The UK has regularly been high up on the index, remaining in the top ten for a while but, as of this latest release, has fallen down from 11th position to 13th over the course of the last two releases, reaching the lowest position it has held since the index was first published.
The report cited “the UK Government’s noncommittal, if not antagonistic, approach to energy policy” as the major factor for the drop in position.
The UK government’s successive reduction or removal of various kinds of support for renewable programs has been a subject of widespread criticism from environmental activists but also from less zealous sources including the UN.
EY’s report argues that the government’s current approach “continues to go against the grain of almost universal support for renewables”.
“Not only stalling project development and investment inflows,” it went on, “this is arguable jeopardizing UK energy security.”
This final point about energy security will be particularly damaging to the Department for Energy and Climate Change’s persistent defence of its energy policy. Energy secretary Amber Rudd, and various DECC spokespeople have regularly defended the cutting of subsidies to renewable programs by citing the need for immediate security of energy supply.
One of the latest flagship policies, the Capacity Market Auction, recently came under fire for arguably not providing value for money and for favouring fossil fuel generators over renewable sources.
EY’s energy corporate finance leader, and chief editor of the RECAI, Ben Warren, argued that the government’s current approach to renewables is “masking the UK’s advantages of a growing energy imperative” and that as such, when it comes to renewable energy, “the only way for the UK is down”.

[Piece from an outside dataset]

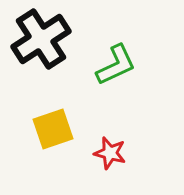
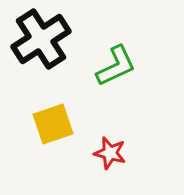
green L-shape: moved 1 px down
yellow square: moved 5 px up
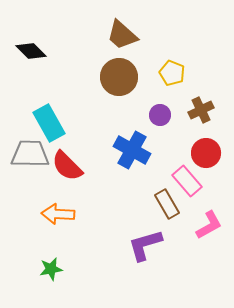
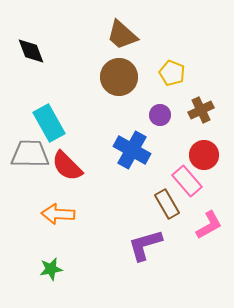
black diamond: rotated 24 degrees clockwise
red circle: moved 2 px left, 2 px down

Shadow energy secretary Lisa Nandy jumped on EY’s report, saying: “This damning analysis shows how the Tories’ ideological crusade against green energy is destroying jobs, damaging investment across the country, and making Britain’s power crunch worse. Conservative MPs are voting to block wind farms that enjoy local support and offer value for money, while defending generous hand outs to fund more expensive alternatives.”
EY’s report, however, was not entirely damning. In particular, it mentioned the potential for positive movement in wind energy, with pessimism only based on the current trajectory of government policy based on recent moves.
The Guardian newspaper spoke to the chief executive of Renewable UK, Hugh McNeal, who said: “The government has made it clear that the UK’s energy needs will be met by gas, nuclear and renewables, but not coal. While in office, the government will oversee a doubling of wind energy’s contribution to at least 20% of UK power needs by 2020. With onshore wind now the cheapest source of new power generation, and with our country by far the world’s biggest offshore wind market, we’re confident about growth in the UK market.”
And the DECC issued a statement saying that, while the situation for renewables in the UK is far from perfect at the moment, it is only so because of current policies favouring immediate cost-effectiveness, and that in the long term, a switch to a more generally low carbon energy portfolio is underway.